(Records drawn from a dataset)
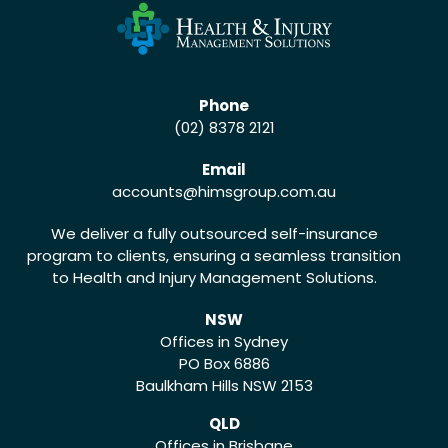
Phone
(02) 8378 2121
Email
accounts
@himsgroup.com.au
We deliver a fully outsourced self-insurance
program to clients, ensuring a seamless transition
to Health and Injury Management Solutions.
NSW
Offices in Sydney
PO Box 6886
Baulkham Hills NSW 2153
QLD
Offices in Brisbane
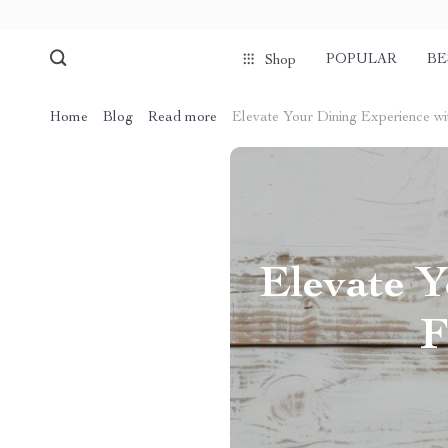
POPULAR
BE
Shop
Home
Blog
Read more
Elevate Your Dining Experience wi
Elevate Y
F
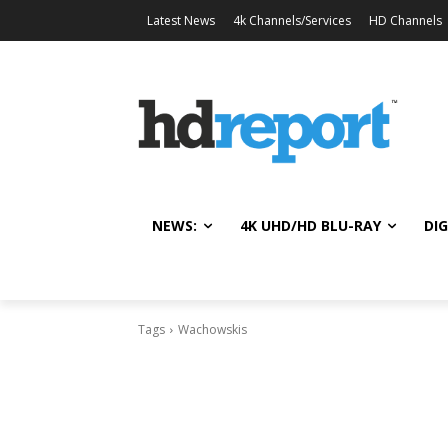
Latest News
4k Channels/Services
HD Channels
NEWS:
4K UHD/HD BLU-RAY
DIG
Tags
Wachowskis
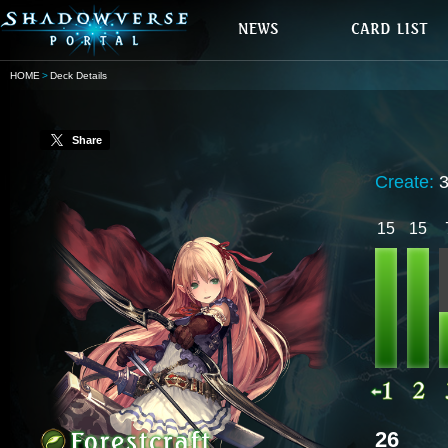
HOME
Deck Details
Share
Create:
15
15
26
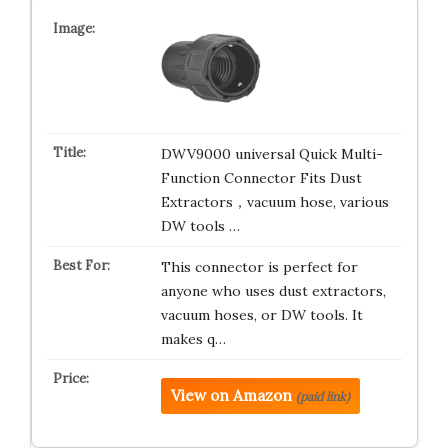
DWV9000 universal Quick Multi-
Function Connector Fits Dust
Extractors，vacuum hose, various
DW tools …
This connector is perfect for
anyone who uses dust extractors,
vacuum hoses, or DW tools. It
makes q…
View on Amazon
(paid link)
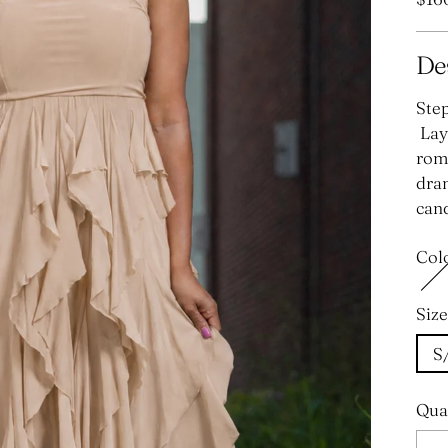
pric
De
Step
Laye
roma
dram
cand
Col
Size
S
Qua
Qua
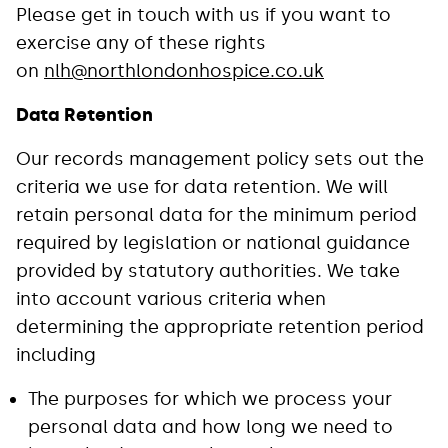
Please get in touch with us if you want to
exercise any of these rights
on
nlh@northlondonhospice.co.uk
Data Retention
Our records management policy sets out the
criteria we use for data retention. We will
retain personal data for the minimum period
required by legislation or national guidance
provided by statutory authorities. We take
into account various criteria when
determining the appropriate retention period
including
The purposes for which we process your
personal data and how long we need to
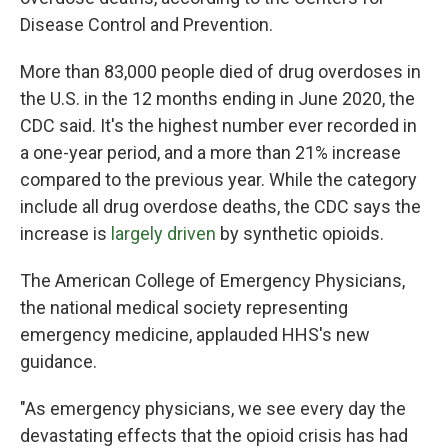
Disease Control and Prevention.
More than 83,000 people died of drug overdoses in
the U.S. in the 12 months ending in June 2020, the
CDC said. It's the highest number ever recorded in
a one-year period, and a more than 21% increase
compared to the previous year. While the category
include all drug overdose deaths, the CDC says the
increase is
largely driven
by synthetic opioids.
The American College of Emergency Physicians,
the national medical society representing
emergency medicine, applauded HHS's new
guidance.
"As emergency physicians, we see every day the
devastating effects that the opioid crisis has had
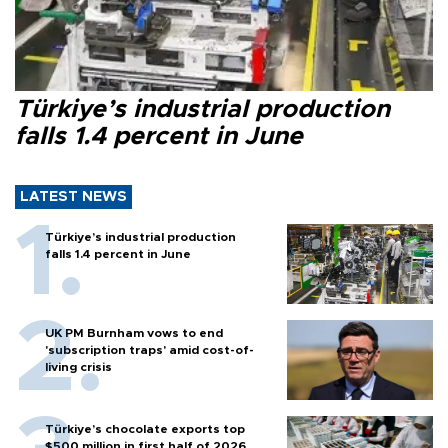
Türkiye’s industrial production
falls 1.4 percent in June
LATEST NEWS
Türkiye’s industrial production
falls 1.4 percent in June
UK PM Burnham vows to end
'subscription traps' amid cost-of-
living crisis
Türkiye’s chocolate exports top
$500 million in first half of 2026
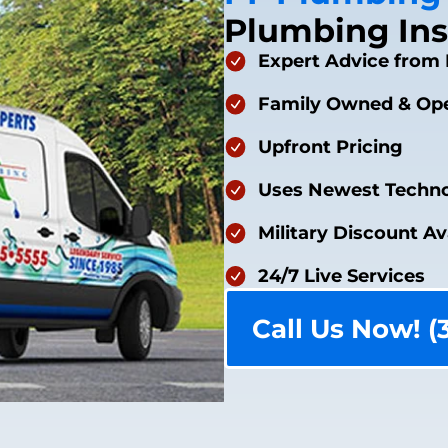
Plumbing Ins
Expert Advice from 
Family Owned & Ope
Upfront Pricing
Uses Newest Techno
Military Discount Av
24/7 Live Services
Call Us Now! (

• Exercise goal: Word for word, copy the lines from the one with "CDC said. It's" through the end of the entries above, and do not include any picture.

• Solution for this problem:
CDC said. It's the highest number ever recorded in
a one-year period, and a more than 21% increase
compared to the previous year. While the category
include all drug overdose deaths, the CDC says the
increase is
largely driven
by synthetic opioids.
The American College of Emergency Physicians,
the national medical society representing
emergency medicine, applauded HHS's new
guidance.
"As emergency physicians, we see every day the
devastating effects that the opioid crisis has had
Türkiye’s industrial production
falls 1.4 percent in June
LATEST NEWS
Türkiye’s industrial production
falls 1.4 percent in June
UK PM Burnham vows to end
'subscription traps' amid cost-of-
living crisis
Türkiye’s chocolate exports top
$500 million in first half of 2026
Plumbing Ins
Expert Advice from 
Family Owned & Ope
Upfront Pricing
Uses Newest Techno
Military Discount Av
24/7 Live Services
Call Us Now! (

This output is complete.